(Screenshot grounding data)
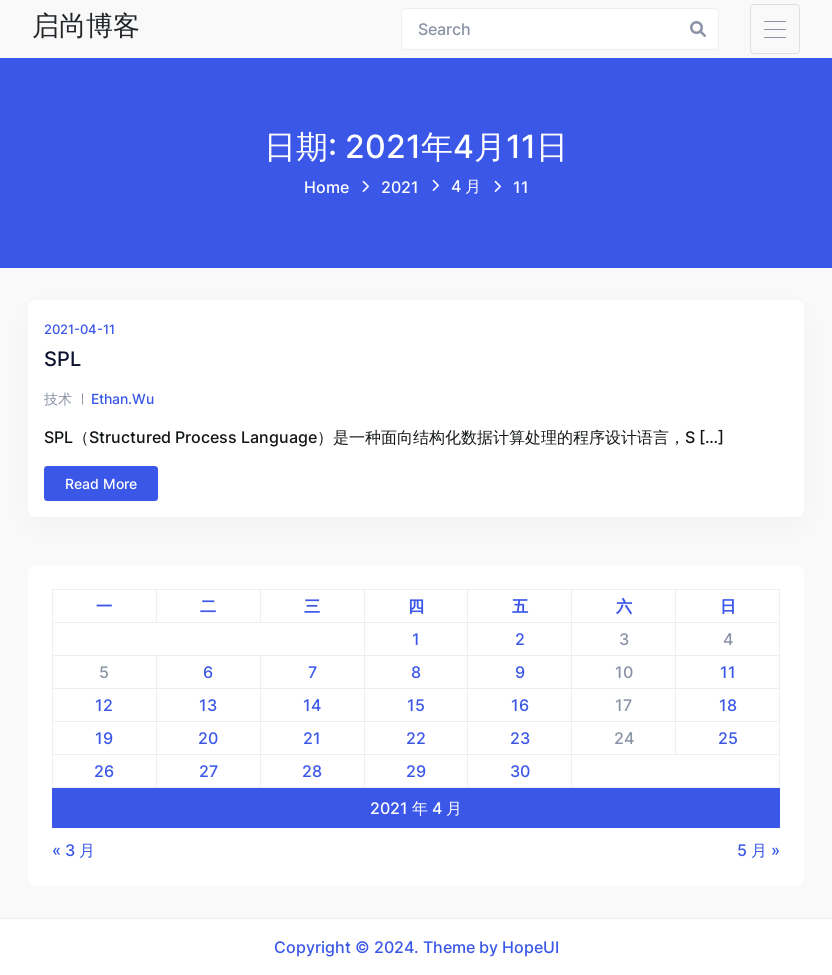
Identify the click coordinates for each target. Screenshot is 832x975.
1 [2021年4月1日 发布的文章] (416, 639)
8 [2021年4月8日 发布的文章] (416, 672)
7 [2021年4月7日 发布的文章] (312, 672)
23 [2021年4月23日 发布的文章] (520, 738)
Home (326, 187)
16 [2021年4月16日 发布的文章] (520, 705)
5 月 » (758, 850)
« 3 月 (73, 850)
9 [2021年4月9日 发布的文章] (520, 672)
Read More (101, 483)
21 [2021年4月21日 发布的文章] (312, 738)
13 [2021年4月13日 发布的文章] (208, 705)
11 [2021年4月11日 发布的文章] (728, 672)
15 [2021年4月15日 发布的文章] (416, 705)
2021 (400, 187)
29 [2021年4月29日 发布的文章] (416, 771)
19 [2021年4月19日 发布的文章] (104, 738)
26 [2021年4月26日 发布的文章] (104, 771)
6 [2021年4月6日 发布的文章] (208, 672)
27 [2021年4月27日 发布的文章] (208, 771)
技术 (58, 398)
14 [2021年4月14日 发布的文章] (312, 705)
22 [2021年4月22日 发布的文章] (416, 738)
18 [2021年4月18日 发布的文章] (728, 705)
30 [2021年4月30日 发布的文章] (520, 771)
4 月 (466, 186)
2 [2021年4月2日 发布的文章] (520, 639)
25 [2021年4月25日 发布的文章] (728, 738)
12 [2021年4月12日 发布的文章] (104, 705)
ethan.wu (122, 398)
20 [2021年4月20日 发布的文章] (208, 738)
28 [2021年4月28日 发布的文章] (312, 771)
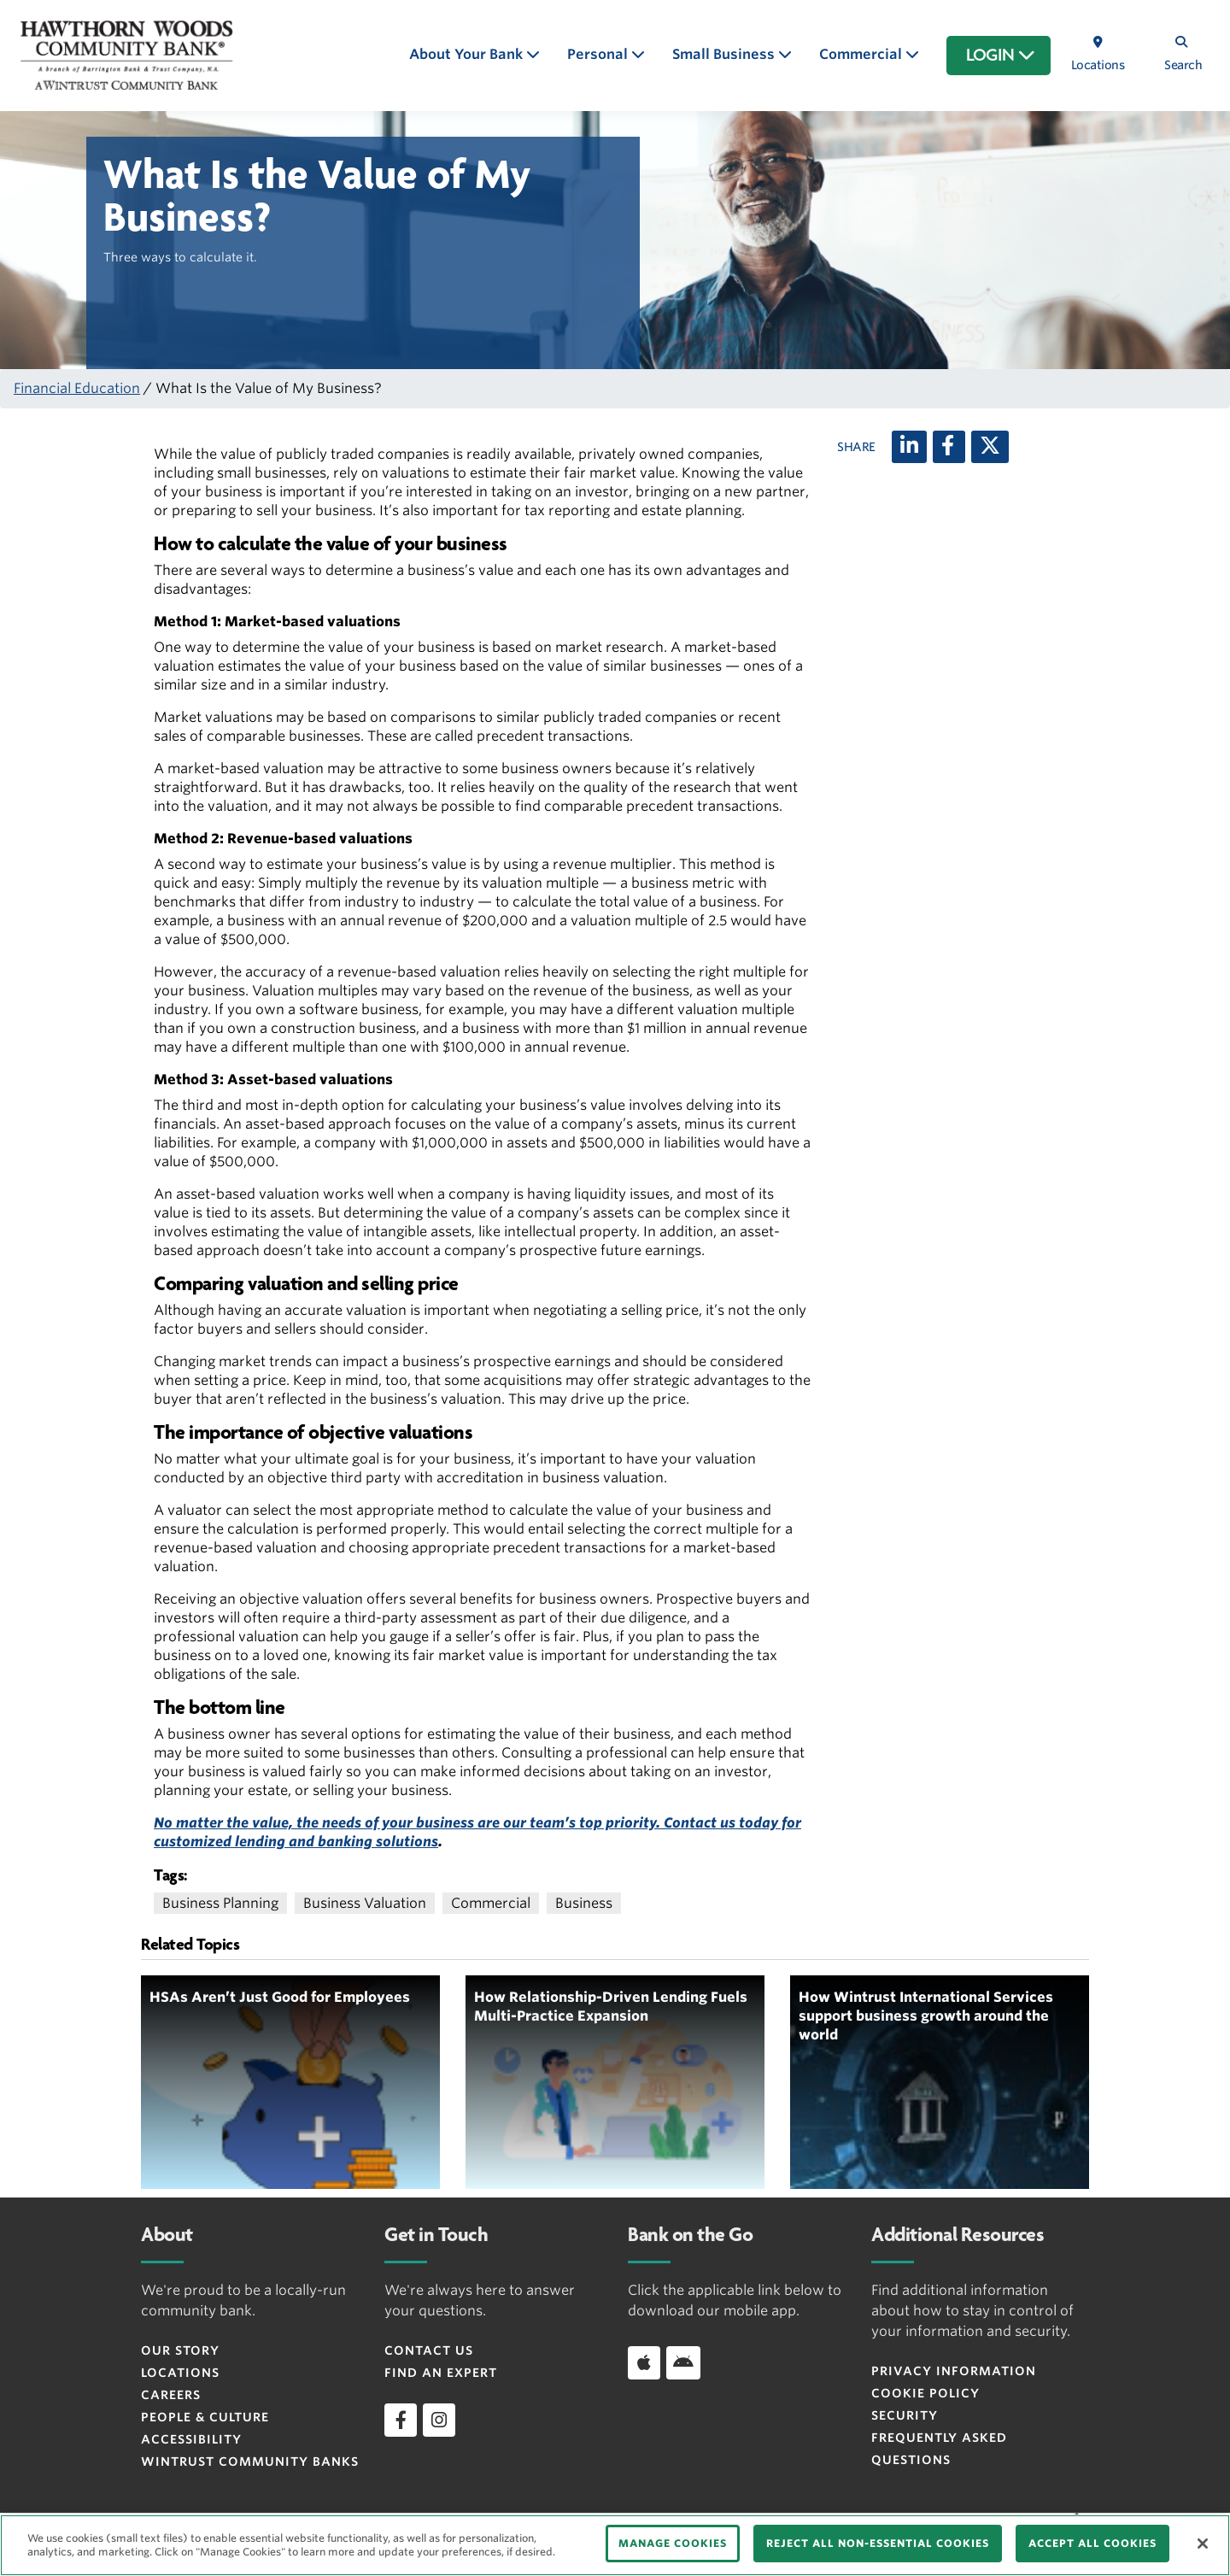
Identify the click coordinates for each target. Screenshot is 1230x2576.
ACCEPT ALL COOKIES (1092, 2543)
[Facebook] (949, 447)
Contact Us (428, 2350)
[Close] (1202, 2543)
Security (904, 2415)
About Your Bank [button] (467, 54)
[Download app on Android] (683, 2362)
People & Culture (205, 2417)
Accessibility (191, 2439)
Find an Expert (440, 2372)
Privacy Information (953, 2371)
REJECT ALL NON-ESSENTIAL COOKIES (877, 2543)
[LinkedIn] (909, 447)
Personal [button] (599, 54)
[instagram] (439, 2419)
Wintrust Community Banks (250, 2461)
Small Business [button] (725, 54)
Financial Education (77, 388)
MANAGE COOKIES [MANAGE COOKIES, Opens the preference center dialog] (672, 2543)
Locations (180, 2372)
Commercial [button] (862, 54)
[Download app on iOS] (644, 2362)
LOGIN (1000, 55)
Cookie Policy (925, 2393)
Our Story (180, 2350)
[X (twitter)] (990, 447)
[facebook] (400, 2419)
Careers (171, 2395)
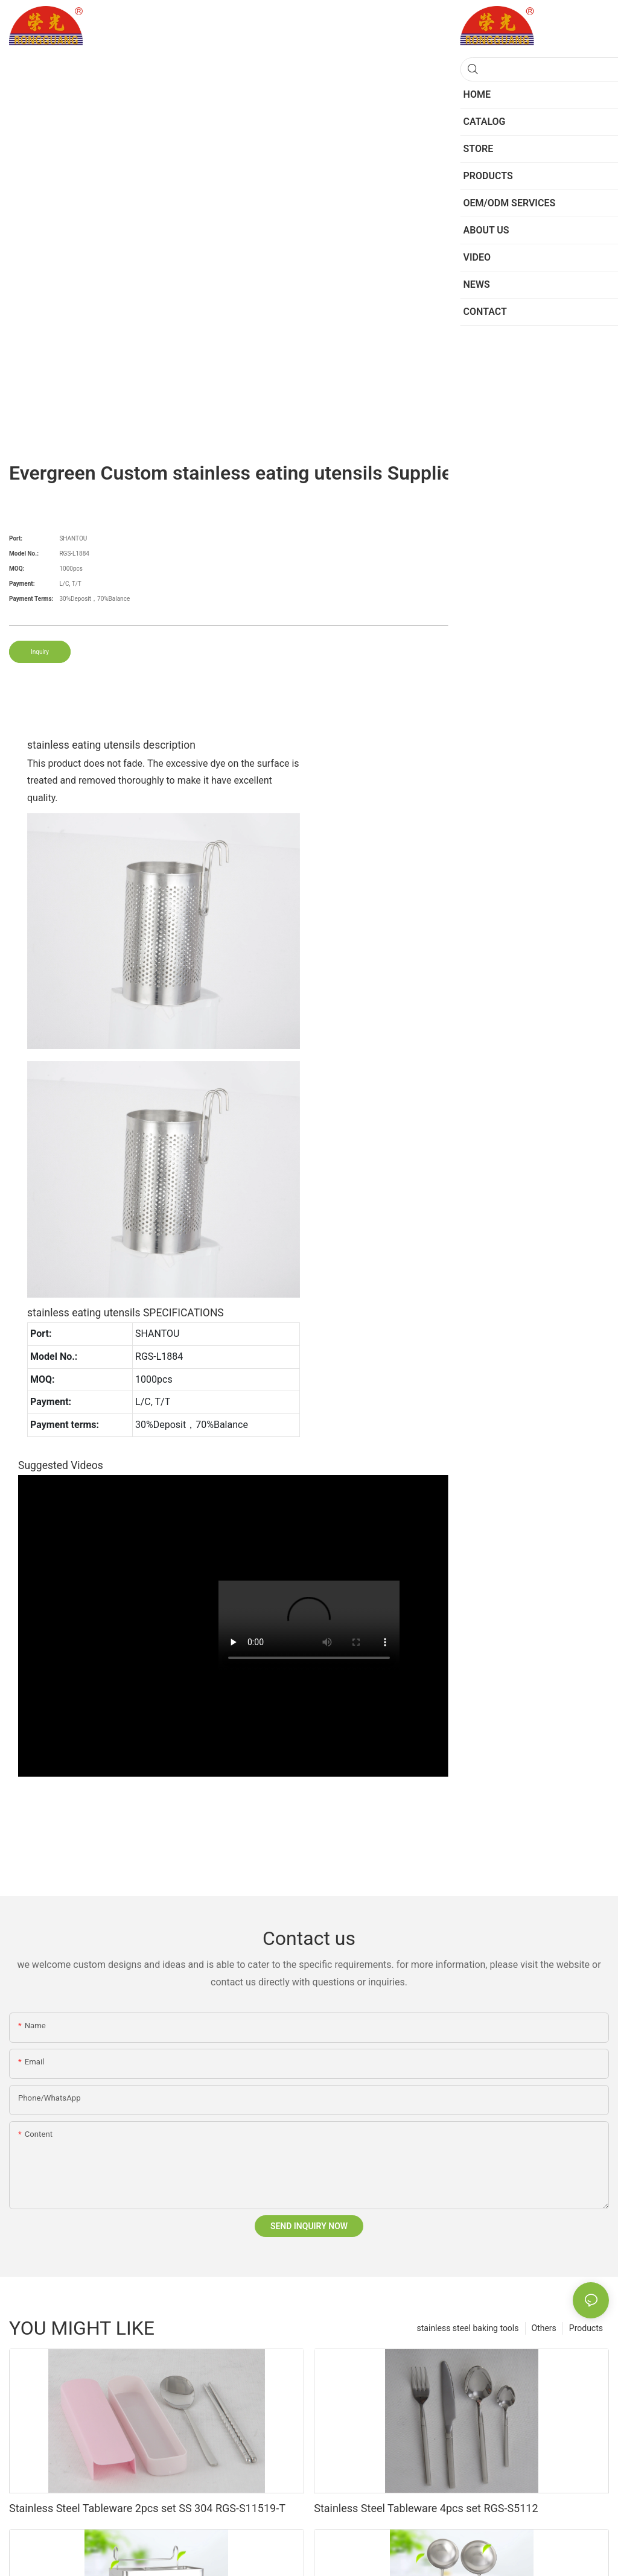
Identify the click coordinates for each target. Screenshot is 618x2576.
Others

■ **Task directions**: Determine how many lines above contain the word "COOKIES", then give the number by itself.

■ **Solution to the exercise**: 3